In the first six months of 2025, grid operator Enexis made significant progress thanks to its district approach and modular construction methods. Enexis invested 37% more compared to the first half of 2024 and achieved 520 MVA (megavolt-amperes) of grid capacity. Enexis expects to achieve a record investment in 2025. However, a shortage of public space and technical personnel, complex permit procedures and nitrogen restrictions continue to pose serious challenges to the construction task. Enexis is therefore maintaining a strong focus on recruitment and close cooperation with municipalities.
‘We are working flat out to upgrade, expand and maintain our gas and electricity grids, and I am proud of that,’ says Rutger van der Leeuw, CEO of Enexis. ‘Our district approach is paying off, as we have significantly scaled up our efforts together with our contractor partners. This enables us to support the sustainable growth of households and SMEs in our service area. However, the construction task ahead remains enormous. We are fully aware that this is having a significant impact on our customers. They are having to wait longer for a connection or an upgrade to their existing one. That is why we continue to using the current electricity grid more intelligently and increasing its load where possible.’
Currently, more than 9,000 business customers are on the waiting list. To continue connecting as many customers as possible, Enexis is focusing on faster construction and placing an even heavier load on the electricity grid. In some areas, this means the grid will operate at over 100% capacity. This raises the risk of overloads and outages. Despite this, the reliability of the electricity grid remains high. The average outage duration in the first half of 2025 was 10.5 minutes, down from 12.8 minutes in the same period in 2024.
This spring, Enexis announced it would need to take additional measures in certain areas to prevent grid overload and, in extreme cases, disconnect customers. This risk is greatest in spring on very sunny days, when solar panels generate a large surplus of electricity while consumption is low. To alleviate pressure on the electricity grid, pilot projects such as Zonnedimmer and Buurtnet were launched this spring. Thanks to technical interventions, Enexis has so far avoided having to disconnect customers.
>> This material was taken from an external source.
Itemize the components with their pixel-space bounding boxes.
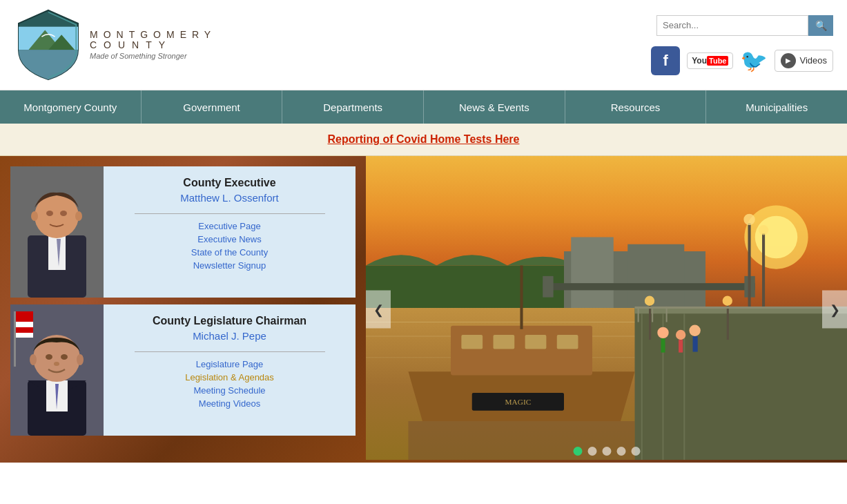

Enexis is currently preparing for the winter months. Five stations in North Brabant and Overijssel are under increased observation.
The flexible use of existing grid capacity yielded 239 MW in the first half of 2025. Enexis is therefore on track to achieve its annual target of 500 MW. Flexible contracts are a crucial part of a future-proof energy system. The capacity that we free up in this way is used more efficiently, reducing the need to expand the grid. ‘It no longer makes sense to design our grids for maximum peak loads. This would further increase social investment costs and prolong waiting times’, says Rutger van der Leeuw. That is why Enexis is working to raise awareness among business customers of the added value flexibility offers. Unfortunately, enthusiasm for this is limited, and as a result, much of its potential remains untapped. Enexis is therefore critically reviewing its own product range to better appeal to business customers. In addition, Enexis is developing other flexible solutions, such as dimming solar parks during peak loads and encouraging grid-aware home charging.
In the first half of 2025, Enexis saw an increase in investments, primarily driven by the expansion and upgrade of the electricity grid. Gross investments for the first half of the year totalled € 889 million, € 241 million more than in that same period in 2024. However, due to this increased investment and the delayed reimbursement of these costs under the current tariff regulation, cash flows from operating activities and investments in tangible and intangible fixed assets were negative at € 434 million in the first half of 2025 (2024: negative € 286 million). Net profit for the first half of 2025 was € 192 million. This represents a € 70 million increase compared to the same period last year. Net profit has increased because revenue in 2025 grew more significantly than costs. This is explained by the fact that the rates in 2025 include a deferred compensation for the years 2022, 2023, and 2024
Enexis’s CFO Mariëlle Vogt stepped down from the Executive Board this summer. As of June 1st she has been succeeded by Marjanne van Ittersum.